[gnutls-devel] [PATCH 1/6] Explicitly marked some variables const in _gnutls_buffer_append_data().
Nikos Mavrogiannopoulos
nmav at gnutls.org
Fri Dec 19 11:10:15 CET 2014
On Fri, 2014-12-19 at 11:03 +0200, Jaak Ristioja wrote:
> On 17.12.2014 14:55, Nikos Mavrogiannopoulos wrote:
> > Thanks. I've applied everything except the 2/4. While allowed in C99, I
> > prefer to define variables in the beginning of the function. I've also
> > committed an overflow check in 32-bit systems.
>
> In my opinion, commit 8b592bc ("Added 32-bit overflow protection in
> _gnutls_buffer_append_data()") only fixes some overflows present in
> _gnutls_buffer_append_data(). These statements may still overflow:
>
> size_t const tot_len = data_size + dest->length;
>
> size_t const new_len =
> MAX(data_size, MIN_CHUNK) + MAX(dest->max_length,
> MIN_CHUNK);
They will, but the check below will detect it and return an error.
> Although unlikely on x86_64, they are still an issue.
I don't believe it makes sense to even try to detect such long buffers.
gnutls_record_send() is not supposed to be used with gigabytes of data,
nor petabytes or more.
> I'm too lazy to lookup the x86_64 ABI, but on my 64-bit Linux machine
> sizeof(int) is 4 and sizeof(size_t) is 8. Hence we still have a problem
> with _gnutls_buffer_append_data, because its return type is signed int.
> This means that the statement
> return tot_len;
I've switched it to return 0 (success), instead of the sent data.
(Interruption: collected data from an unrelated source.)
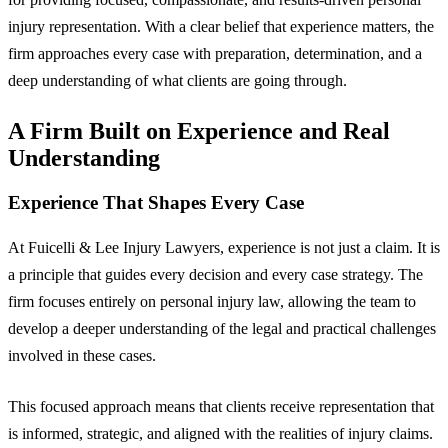
injury representation. With a clear belief that experience matters, the
firm approaches every case with preparation, determination, and a
deep understanding of what clients are going through.
A Firm Built on Experience and Real
Understanding
Experience That Shapes Every Case
At Fuicelli & Lee Injury Lawyers, experience is not just a claim. It is
a principle that guides every decision and every case strategy. The
firm focuses entirely on personal injury law, allowing the team to
develop a deeper understanding of the legal and practical challenges
involved in these cases.
This focused approach means that clients receive representation that
is informed, strategic, and aligned with the realities of injury claims.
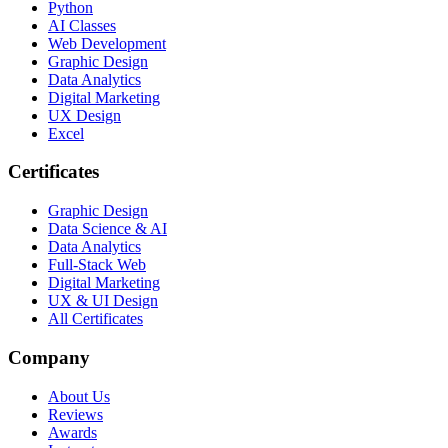
Python
AI Classes
Web Development
Graphic Design
Data Analytics
Digital Marketing
UX Design
Excel
Certificates
Graphic Design
Data Science & AI
Data Analytics
Full-Stack Web
Digital Marketing
UX & UI Design
All Certificates
Company
About Us
Reviews
Awards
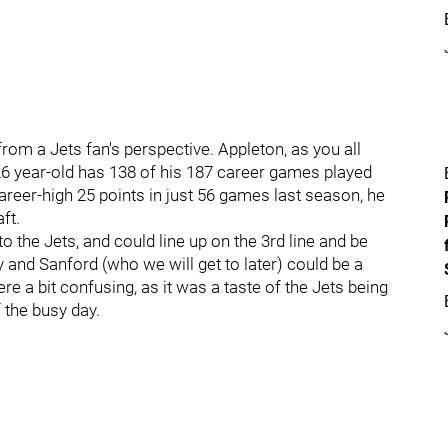
from a Jets fan's perspective. Appleton, as you all
 26 year-old has 138 of his 187 career games played
career-high 25 points in just 56 games last season, he
ft.
to the Jets, and could line up on the 3rd line and be
y and Sanford (who we will get to later) could be a
were a bit confusing, as it was a taste of the Jets being
f the busy day.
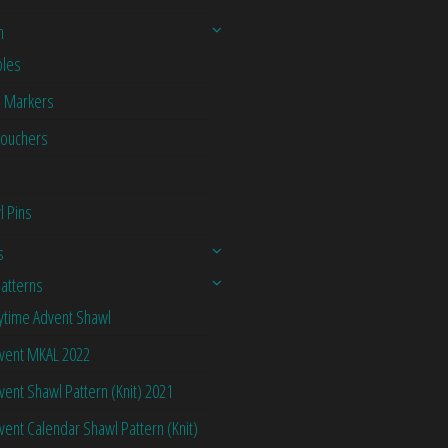
n
les
h Markers
Vouchers
l Pins
s
Patterns
ytime Advent Shawl
vent MKAL 2022
vent Shawl Pattern (Knit) 2021
vent Calendar Shawl Pattern (Knit)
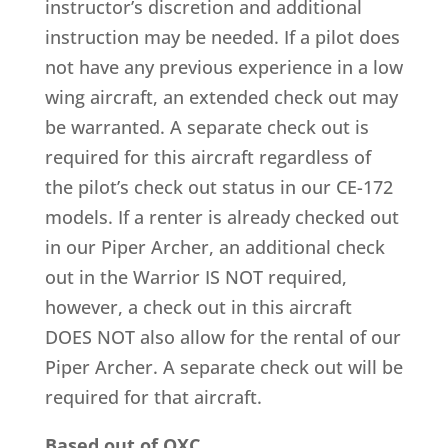
instructor’s discretion and additional
instruction may be needed. If a pilot does
not have any previous experience in a low
wing aircraft, an extended check out may
be warranted. A separate check out is
required for this aircraft regardless of
the pilot’s check out status in our CE-172
models. If a renter is already checked out
in our Piper Archer, an additional check
out in the Warrior IS NOT required,
however, a check out in this aircraft
DOES NOT also allow for the rental of our
Piper Archer. A separate check out will be
required for that aircraft.
Based out of OXC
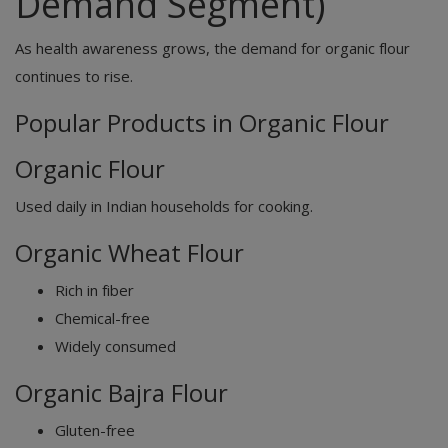
Demand Segment)
As health awareness grows, the demand for organic flour
continues to rise.
Popular Products in Organic Flour
Organic Flour
Used daily in Indian households for cooking.
Organic Wheat Flour
Rich in fiber
Chemical-free
Widely consumed
Organic Bajra Flour
Gluten-free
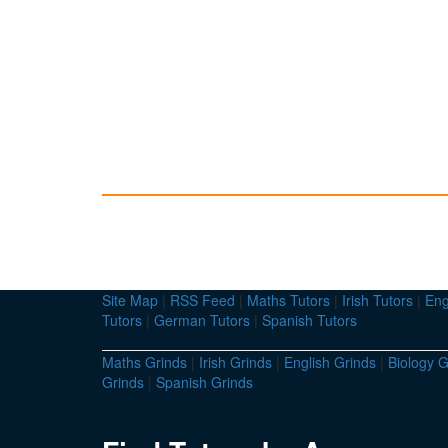
Site Map
|
RSS Feed
|
Maths Tutors
|
Irish Tutors
|
Eng
Tutors
|
German Tutors
|
Spanish Tutors
Maths Grinds
|
Irish Grinds
|
English Grinds
|
Biology G
Grinds
|
Spanish Grinds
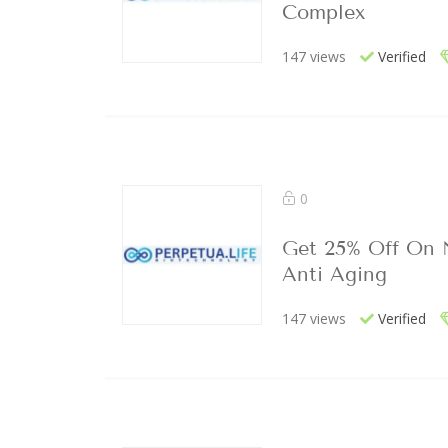
Complex
147 views
Verified
0
Get 25% Off On
Anti Aging
147 views
Verified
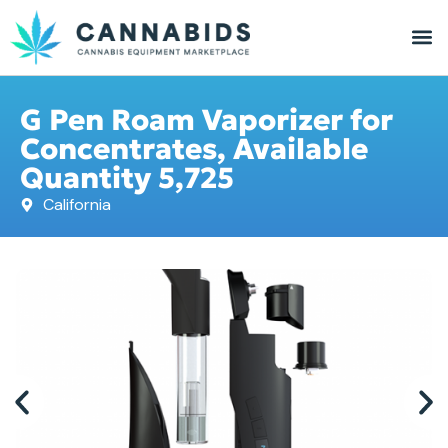
G Pen Roam Vaporizer for
Concentrates, Available
Quantity 5,725
California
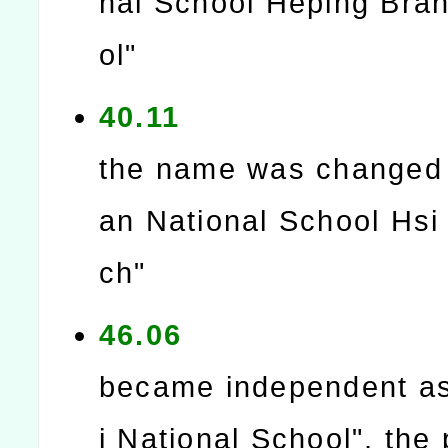
nal School Heping Bra
ol"
40.11
the name was changed
an National School Hsi
ch"
46.06
became independent as
i National School", the 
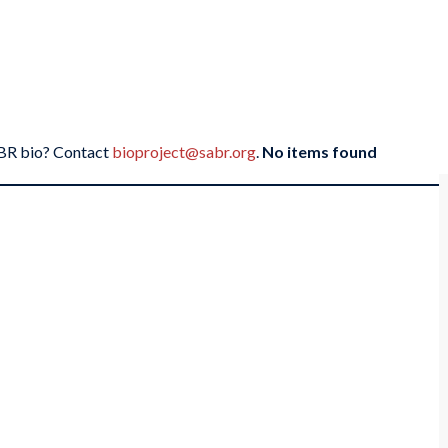
SABR bio? Contact
bioproject@sabr.org
.
No items found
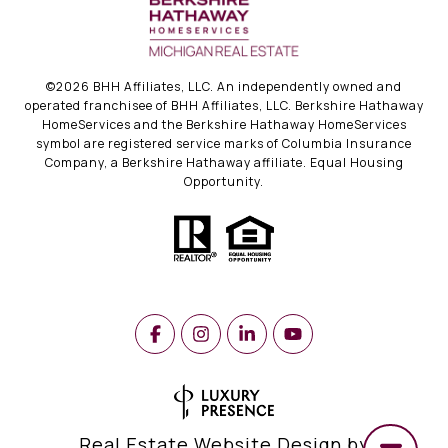
©
2026
BHH Affiliates, LLC. An independently owned and
operated franchisee of BHH Affiliates, LLC. Berkshire Hathaway
HomeServices and the Berkshire Hathaway HomeServices
symbol are registered service marks of Columbia Insurance
Company, a Berkshire Hathaway affiliate. Equal Housing
Opportunity.
Real Estate Website Design by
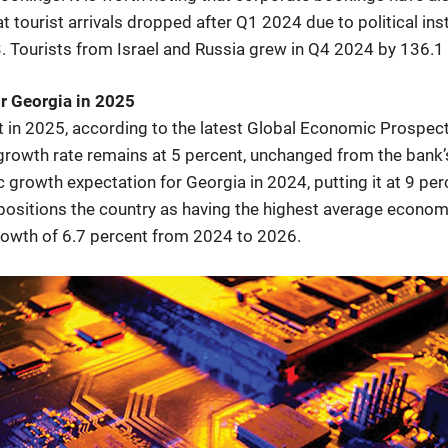
t tourist arrivals dropped after Q1 2024 due to political ins
Tourists from Israel and Russia grew in Q4 2024 by 136.1 
r Georgia in 2025
t in 2025, according to the latest Global Economic Prospec
 growth rate remains at 5 percent, unchanged from the bank’
 growth expectation for Georgia in 2024, putting it at 9 per
positions the country as having the highest average econom
growth of 6.7 percent from 2024 to 2026.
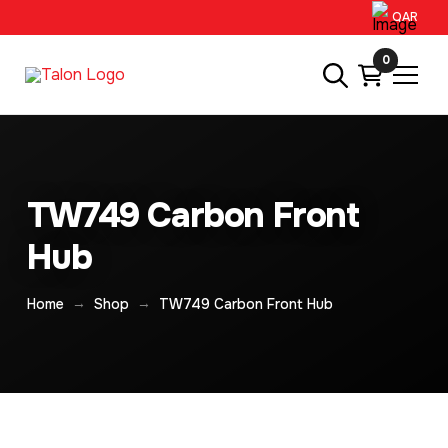
QAR
0
TW749 Carbon Front
Hub
→
→
Home
Shop
TW749 Carbon Front Hub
Its
return value was not interpreted by any of its callers.
> Therefore we had to drop support for gnutls_record_cork() and
> gnutls_record_uncork() because it is still unreliable when buffering
> more than 2^31-1 bytes of data on 64-bit platforms.
Why would you need to buffer such large amount of data? I don't believe
it would speed up much given the small packet size of TLS.